Startup Trustmi is adding to its AI-powered payment security program to better address the growing threat of social engineering cyberattacks on companies’ financial teams, systems, and suppliers.
The New York City-based company, which was founded in 2021, integrated a behavioral AI engine that comes with three layers – vendor, employee or user, and payment fingerprint – to create comprehensive risk scores tailored to roles within an organization that have access to funds, such as finance teams and executives.
Organizations can use the instant risk scores from the company’s Trustmi Behavioral AI Platform to rank cases by risk and address those high-risk situations immediately. The platform is integrated with various customer systems to evaluate threats and, with its AI capabilities, can adapt to complex situations and pull in data specific to financial transactions.
Social engineering attacks – like phishing, spearphishing, pretexting, and smishing – all have the same goal of exploiting human nature, and almost exclusively have a financial motive behind them, according to Trustmi co-founder and CEO Shai Gabay.
AI Enters the Scene
The rise of generative AI over the past couple of years has only made such attacks easier to run, with the emerging technology allowing threat actors to create more convincing messages and to run more attacks more quickly. It’s also allowed less-skilled hackers to launch sophisticated attacks.
“Social engineering is among the most serious and expensive attack types faced by enterprises today,” Gabay told MSSP Alert. “With the introduction of GenAI, social engineering attacks have reached unprecedented levels of frequency and sophistication.”
Bad actors also understand that “finance departments manage payment flows, handle sensitive data, and often possess direct access to high-value funds or financial accounts, making finance employees prime targets,” he added.
Through its platform, Trustmi is looking to give organizations as well as MSSPs and MSPs the AI-based layer of protection by combining continuous monitoring, anomaly detection, automated risk scoring, and behavioral AI to directly address those human and psychological elements that are the foundation of social engineering incidents, the CEO said.
Payment Fraud on the Rise
This comes amid a rise in payment fraud against organizations, particularly with the increasing digitization of B2B payments, according to Eli Chachak, founder of CyberDB, an information source about cybersecurity companies, products and services.
“Over the last two decades, B2B transactions have largely moved online, with companies adopting digital payment methods, automated invoicing systems, and e-commerce platforms to make their sales,” Chachak wrote in a blog post. “The methods for fraudsters have evolved along with the B2B landscape, with the online space making it easier to exploit vulnerabilities with sophisticated tools and techniques.”
He pointed to a report by the Association for Financial Professionals that said that in 2023, 80% of B2B organizations were victims of payment fraud attacks or attempts, year-to-year 15% increase.
CyberDB’s view dovetail with those of the World Economic Forum, which in a report last year about the likelihood of AI fueling more social engineering attacks.
“With an ever-growing online footprint of personal data and the increasing sophistication of AI-based attacks, threat actors are now capable of developing attacks that are more personalized and deceitful,” the organization wrote. “The availability of powerful AI models, particularly LLMs, makes the development of social engineering attacks accessible for historically less capable threat actors.”
Reports about the threat tend to point to a high-profile incident a year ago, when a finance worker at a multinational company inadvertently sent $25 million to hackers who used deepfake technology to pose the company’s CFO and other AI-created employees in a video conference.
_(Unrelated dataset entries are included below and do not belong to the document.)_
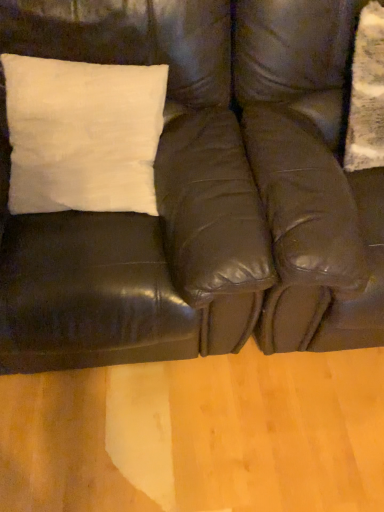 Question: Can you confirm if matte black swivel chair at right is shorter than matte black leather couch at upper left?

Choices:
 (A) no
 (B) yes

Answer: (A)

Question: From a real-world perspective, is matte black swivel chair at right under matte black leather couch at upper left?

Choices:
 (A) yes
 (B) no

Answer: (A)

Question: Can you confirm if matte black swivel chair at right is positioned to the left of matte black leather couch at upper left?

Choices:
 (A) yes
 (B) no

Answer: (B)

Question: Is matte black swivel chair at right behind matte black leather couch at upper left?

Choices:
 (A) yes
 (B) no

Answer: (A)

Question: From a real-world perspective, is matte black swivel chair at right physically above matte black leather couch at upper left?

Choices:
 (A) yes
 (B) no

Answer: (B)

Question: Is matte black swivel chair at right facing away from matte black leather couch at upper left?

Choices:
 (A) no
 (B) yes

Answer: (A)

Question: From a real-world perspective, is matte black leather couch at upper left physically below matte black swivel chair at right?

Choices:
 (A) no
 (B) yes

Answer: (A)

Question: Can you confirm if matte black leather couch at upper left is positioned to the left of matte black swivel chair at right?

Choices:
 (A) no
 (B) yes

Answer: (B)

Question: Is matte black leather couch at upper left oriented towards matte black swivel chair at right?

Choices:
 (A) no
 (B) yes

Answer: (A)

Question: Does matte black leather couch at upper left have a lesser height compared to matte black swivel chair at right?

Choices:
 (A) no
 (B) yes

Answer: (B)

Question: Can you confirm if matte black leather couch at upper left is smaller than matte black swivel chair at right?

Choices:
 (A) no
 (B) yes

Answer: (A)

Question: Considering the relative positions of matte black leather couch at upper left and matte black swivel chair at right in the image provided, is matte black leather couch at upper left to the right of matte black swivel chair at right from the viewer's perspective?

Choices:
 (A) yes
 (B) no

Answer: (B)

Question: In the image, is matte black leather couch at upper left on the left side or the right side of matte black swivel chair at right?

Choices:
 (A) left
 (B) right

Answer: (A) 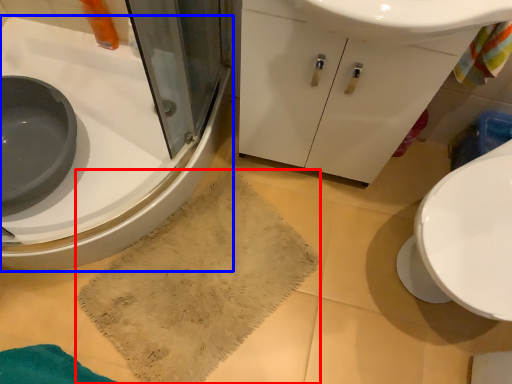 Question: Which object is further to the camera taking this photo, bath towel (highlighted by a red box) or sink (highlighted by a blue box)?

Choices:
 (A) bath towel
 (B) sink

Answer: (A) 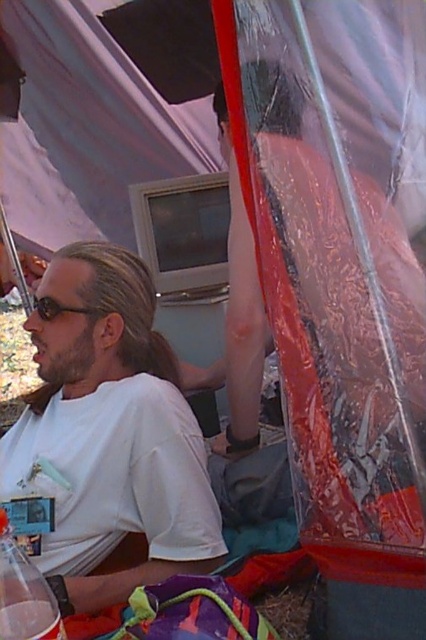 Looking at this image, does white matte shirt at center appear under clear plastic cup at lower left?

Incorrect, white matte shirt at center is not positioned below clear plastic cup at lower left.

Who is more distant from viewer, [112,490] or [13,630]?

Positioned behind is point [112,490].

At what (x,y) coordinates should I click in order to perform the action: click on white matte shirt at center. Please return your answer as a coordinate pair (x, y). This screenshot has height=640, width=426. Looking at the image, I should click on (109, 433).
Organizations Turn to MSSPs
Many organizations are deciding to outsource some or all of their security operations to MSSPs as cyberthreats become more complex and costly to defend against.
“They grapple with staffing and budget constraints while threats continue to escalate,” Trustmi’s Gabay said. “MSSPs play a critical role, often serving as the foundation for a security program. Social engineering attacks increasingly target businesses, so they turn to their MSSPs for support.”
Partners – MSSPs as well as the likes of systems integrators (SIs), value-added resellers (VARs), and consultants – are critical to Trustmi’s strategy to expand the reach of its platform and stem the rising tide of social engineering fraud, he said.